“Everyone in the developed world needs precise time, all the time, whether they know it or not” according to Dr. Marc Weiss. “It is a foundation of every networked technology, digital broadcast, and most navigation systems, to name just a few critical uses.” Weiss is an internationally recognized expert on timing and synchronization and is a co-author on the recently released white paper “A Resilient National Timing Architecture.”
Three Paths to Precise Time
“Precise time is so important that everyone needs at least three independent methods of getting it. So, if one, or even two, fail it is not a national disaster.” said Dr. Pat Diamond, also a co-author of the paper.
“Our proposed architecture calls for precise time via GNSS (Global Navigation Satellite Systems), terrestrial eLoran broadcasts, and fiber.” Diamond is a long-time network designer, developer, and entrepreneur. He is also a member of the US National Space Based Positioning, Navigation, and Timing Advisory Board.
Diamond also points out that these three methods should be the backbone for timing distribution in the US, but won’t be the only methods. “What we are describing is a baseline architecture that will be added to” he said. “It is a starting point. We envision in the paper additional distribution methods like time from other satellites, user clocks, and so on, all being part of the mix.”
The federal government has a leadership interest and responsibility in all of this, according to the paper. Nations have long recognized the military and commercial advantages of determining and distributing precise time. Great Britain’s “Longitude Act” of 1714 was really about developing a chronometer to
support safe navigation of Royal Navy and British merchant fleet. In the United States the US Naval Observatory has been keeping and distributing a national time scale time since 1845.
“Just because the feds have an important leadership role, doesn’t mean they have to build and own a bunch of systems,” said Mr. Dana A Goward, the paper’s third co-author. “There are a variety of ways these systems can be established. Public-private-partnerships, subscription contracts like the FAA did with their air traffic ADS-B system, and cooperative agreements are all examples.”

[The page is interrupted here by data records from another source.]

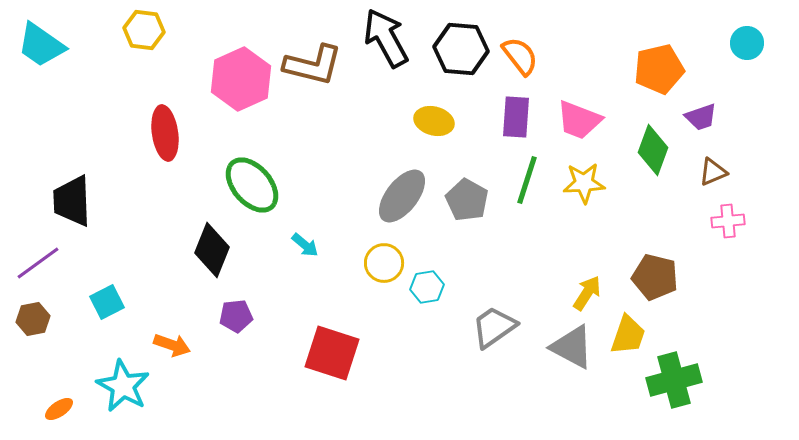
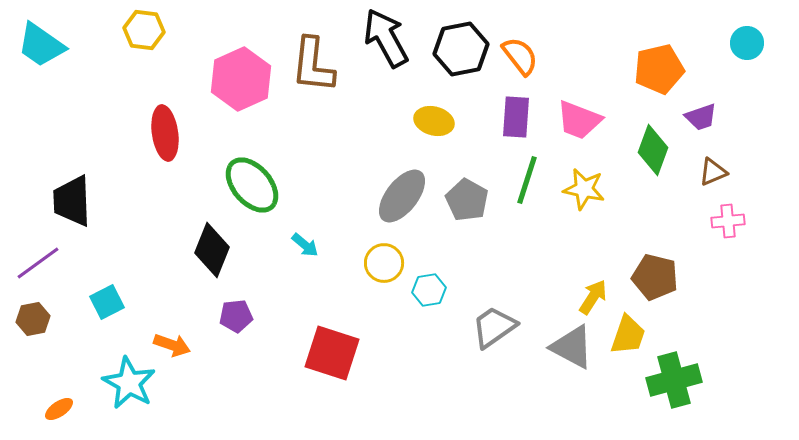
black hexagon at (461, 49): rotated 16 degrees counterclockwise
brown L-shape at (313, 65): rotated 82 degrees clockwise
yellow star at (584, 183): moved 6 px down; rotated 15 degrees clockwise
cyan hexagon at (427, 287): moved 2 px right, 3 px down
yellow arrow at (587, 293): moved 6 px right, 4 px down
cyan star at (123, 386): moved 6 px right, 3 px up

The National Timing Resilience and Security Act of 2018 requires the US Department of Transportation to establish a terrestrial system to backup GPS timing services by December of this year. While the department does not appear to be on track to meet that goal, it completed a technology demonstration
program for GPS backup technologies earlier this year. Two companies demonstrated timing distribution by fiber. Another two demonstrated eLoran.
Many Pieces Already in Place
One of the benefits of the proposed architecture is that much of what is called for is already in place, according to the paper.
“We already have fiber networks, NAPs (network access points). eLoran is
mature and has been deployed by the Brits. And the US government owns enough former Loran-C sites to establish a nationwide eLoran network,” said Dr. Pat Diamond. “All we need is a bit of money and some engineering work to put this all together.”
The whitepaper “A Resilient National Timing Architecture” was sponsored by the Resilient Navigation and Timing foundation and is available on their website.